Hi everyone, Is there a way we can have BigDL to...
# help
u
Hi everyone, Is there a way we can have BigDL tool setup on LakeFS?
u
Hi Jude 🙂, Do you mean something like running DLlib (Spark) with lakeFS?
u
Yes, exactly
u
Cool, did you get a chance to read about our Spark integration?
u
I have a jupyter notebook configured to communicate with LakeFS, where I can run spark and other machine learning library. But I'm finding it difficult to setup DLlib to also run in my environment (jupyter notebook)
u
Yes I did
u
can you elaborate on what makes it difficult to set up DLlib to run in your Jupyter notebook?
u
I followed the guidelines on how to install DLLib then I discovered I can install it using pip but the drawback with this, is that I will have to unset the SPARK_HOME in my bashrc file. In this case if I do, then I won't be able to use spark to communicate with LakeFS, meaning this method of setting DLlib up with pip obviously can't work for my case.
u
Do you mind sharing the command you use in your notebook to run the DLlib Spark job?
u
I used "pip install bigdl-spark3" (bigdl built on spark3). Then after it successfully installed I tried to verify the installation using the below command "from bigdl.orca import init_orca_context sc = init_orca_context() " After I run I get module not found error
u
Meanwhile, Java home is already set on my environment as I understood it is also required to successfully run DLlib
u
So according to the official docs of DLlib, you must first start your program with something like:
Copy code
val conf = Engine.createSparkConf()
        .setAppName("Train Lenet on MNIST")
        .set("spark.task.maxFailures", "1")

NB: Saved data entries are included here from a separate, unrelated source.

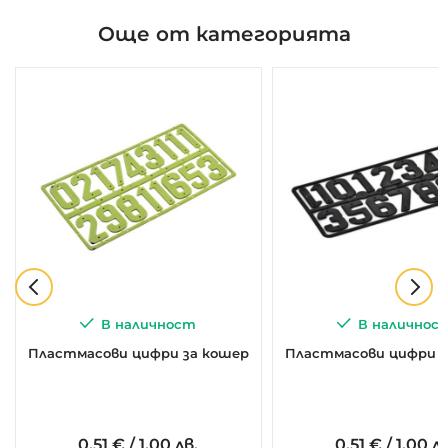
Още от категорията
В наличност
В наличнос
Пластмасови цифри за кошер
Пластмасови цифри з
0.
51
€
/
1,00 лв.
0.
51
€
/
1,00 лв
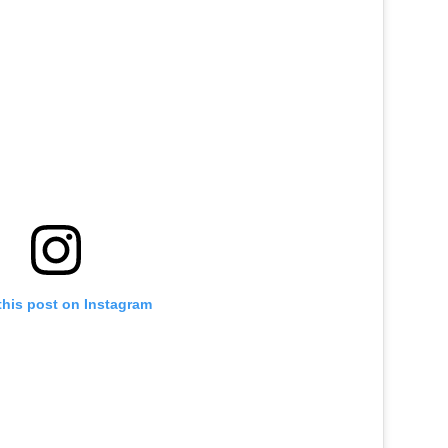
this post on Instagram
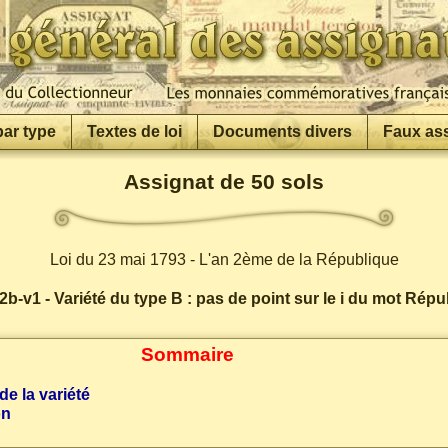
par type
Textes de loi
Documents divers
Faux as
Assignat de 50 sols
Loi du 23 mai 1793 - L'an 2ème de la République
b-v1 - Variété du type B : pas de point sur le i du mot Rép
Sommaire
de la variété
on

      val sc = new SparkContext(conf)
      Engine.init
Do you mind trying the following:
Copy code
val conf = Engine.createSparkConf()
        .setAppName("Train Lenet on MNIST")
        .set("spark.task.maxFailures", "1")

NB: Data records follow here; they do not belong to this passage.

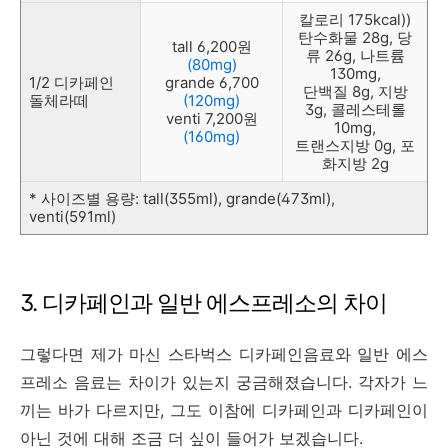
칼로리 175kcal))
탄수화물 28g, 당
tall
6,200원
류 26g, 나트륨
(80mg)
130mg,
1/2 디카페인
grande 6,700
단백질 8g, 지방
돌체라떼
(120mg)
3g, 콜레스테롤
venti
7,200원
10mg,
(160mg)
트랜스지방 0g, 포
화지방 2g
* 사이즈별 용량: tall(355ml), grande(473ml),
venti(591ml)
3. 디카페인과 일반 에스프레소의 차이
그렇다면 제가 마신 스타벅스 디카페인음료와 일반 에스
프레소 음료는 차이가 있는지 궁금해졌습니다. 각자가 느
끼는 바가 다르지만, 그도 이참에 디카페인과 디카페인이
아닌 것에 대해 조금 더 싶이 들어가 보겠습니다.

val sc = new SparkContext(conf)
sc.hadoopConfiguration.set("fs.s3a.endpoint", <your lakeFS server endpoint>)
sc.hadoopConfiguration.set("fs.s3a.access.key", <your lakeFS access key>)
sc.hadoopConfiguration.set("fs.s3a.secret.key", <your lakeFS secret key>)

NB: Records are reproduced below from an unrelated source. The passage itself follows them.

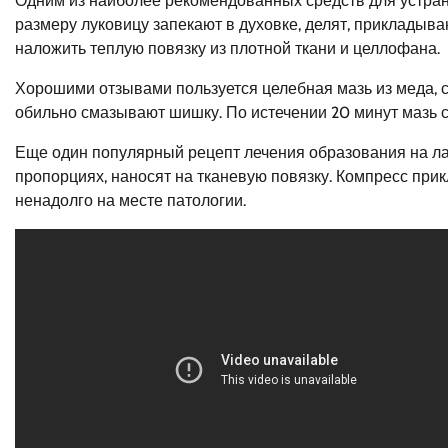
Одним из наиболее рекомендованных средств для устран
размеру луковицу запекают в духовке, делят, прикладыва
наложить теплую повязку из плотной ткани и целлофана.
Хорошими отзывами пользуется целебная мазь из меда, 
обильно смазывают шишку. По истечении 20 минут мазь с
Еще один популярный рецепт лечения образования на ла
пропорциях, наносят на тканевую повязку. Компресс при
ненадолго на месте патологии.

sc.hadoopConfiguration.set("fs.s3a.path.style.access", true)
Engine.init
?
u
Okay, I will look into this. But I am more concerned to know if bigdl actually works after installation. Can you check out the python guide doc to see what I mean? Would try this and give you feedback.
u
The change I'm suggesting will only direct Spark to the right location (lakeFS's endpoint). Unfortunately, I'm no BigDL expert or familiar with the library to the point I can actually help you realize if it works after the installation... Do you have a DLlib example app that runs successfully with S3 as its backing object store?
u
Actually, I don't have any at the moment still trying to figure that out. I think the issue here is that DLlib runs its separate spark and jupyter notebook once it is installed and those things I already have running in my environment.
u
So it sounds like you've got some discovery work to do 🧐 I think that it would be useful for you to reach out to the BigDL community to get help initializing your environment. When you have a simple app that works with S3 or other object stores, please reach out, and we would be glad to help you integrate your app with lakeFS 🙂
u
Thank you very much for the tip. I will surely do that